-------- Information --------

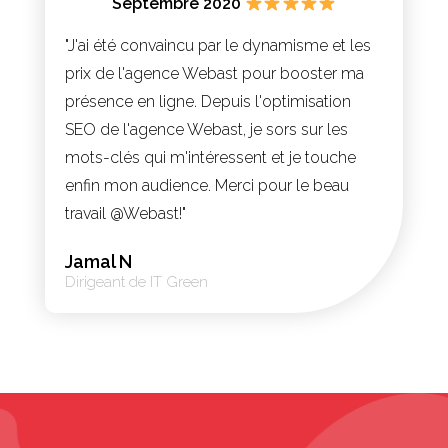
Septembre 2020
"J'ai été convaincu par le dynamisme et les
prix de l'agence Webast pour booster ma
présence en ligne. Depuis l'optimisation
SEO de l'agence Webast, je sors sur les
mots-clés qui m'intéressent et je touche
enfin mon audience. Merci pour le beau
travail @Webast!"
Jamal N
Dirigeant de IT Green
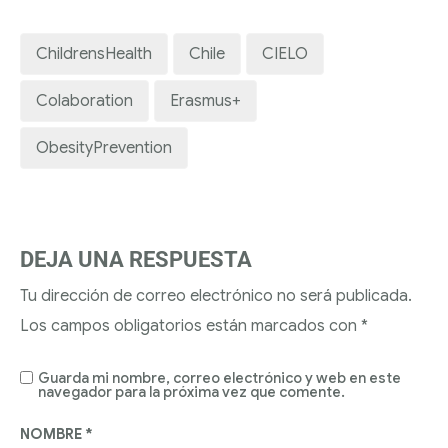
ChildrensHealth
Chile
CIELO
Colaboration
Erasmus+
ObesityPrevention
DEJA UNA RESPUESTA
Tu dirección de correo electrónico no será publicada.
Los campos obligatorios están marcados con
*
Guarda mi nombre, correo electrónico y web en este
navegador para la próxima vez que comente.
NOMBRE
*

--------
-------- Information --------

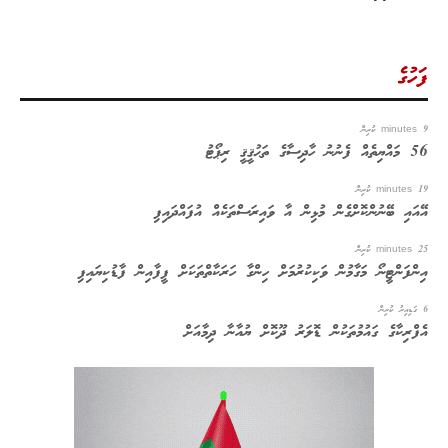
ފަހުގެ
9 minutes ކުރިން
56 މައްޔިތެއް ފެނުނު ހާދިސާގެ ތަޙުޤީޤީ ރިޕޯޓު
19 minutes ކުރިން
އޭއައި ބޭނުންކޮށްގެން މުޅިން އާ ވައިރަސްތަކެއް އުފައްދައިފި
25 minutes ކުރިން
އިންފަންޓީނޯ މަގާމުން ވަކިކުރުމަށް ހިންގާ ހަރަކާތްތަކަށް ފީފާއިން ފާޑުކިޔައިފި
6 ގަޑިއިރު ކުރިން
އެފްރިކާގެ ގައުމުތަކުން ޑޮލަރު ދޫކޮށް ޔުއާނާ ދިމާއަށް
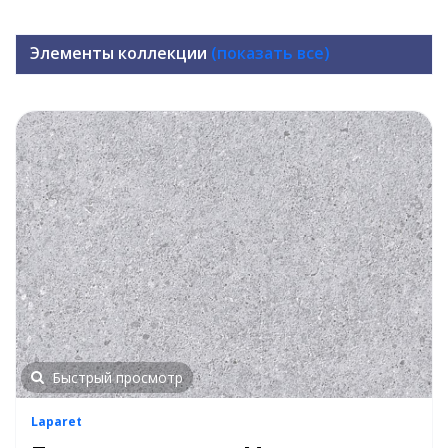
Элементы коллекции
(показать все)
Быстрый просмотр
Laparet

--------

**Work item**
The lines to copy are those above that contain "minutes".

**Task result**
9 minutes ކުރިން
19 minutes ކުރިން
25 minutes ކުރިން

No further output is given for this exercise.